Because I needed to make something work on the iPhone my Android users will have a better experience. This has happened in both directions as there are areas I wrote on the iPhone first and during my Android conversion I discovered better ways to accomplish the same thing. Some of it comes from just wanting to get something running but when you have to write the code a second time you think it through again and make it better. That has happened over and over during this process. I have deleted, modified and bug fixed a lot of code as I go back and forth between the two platforms. At times it feels like you are just spinning your wheels and will never get it all done. Heck it is not all done but I am in the home stretch.
I often wonder what it would be like if there was another developer working on iOS. Would we be able to come up with ideas together that work well on both devices?
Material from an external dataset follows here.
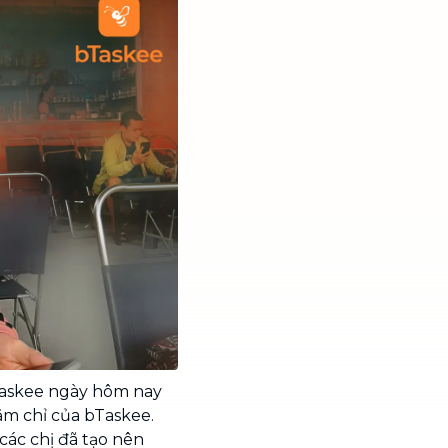
Taskee ngày hôm nay
ăm chỉ của bTaskee.
các chị đã tạo nên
If you don't code on both do you have blinders on for the one you don't code under? Is it better for one developer to hash out an idea and get a working prototype and then show it to the other so they can shoot holes in it and make it better? You could have each developer tackle a non-overlapping area then swap ideas. Working on the same area at the same time, unless you are following a foregone UI pattern, seems a waste of effort.
There are a lot of "Oh man, I have to write this AGAIN!" moments when you are the sole mobile developer. At times you dread writing a tough hunk of code in another language using another IDE. Not sure if I am sold on the universal binary idea for iOS. Sure it beats a 2x version of your iPhone app on the iPad but Xcode / Interface Builder don't make is very easy to have NIB files per platform. It is easy to do on Android, just use same named XML files in different directories and everything is handled for you. I have a lot of IF checks for the iPad in the code already and am not looking forward to more of them. We might be getting close to the point of doing dual development there which would make my work load even more insane.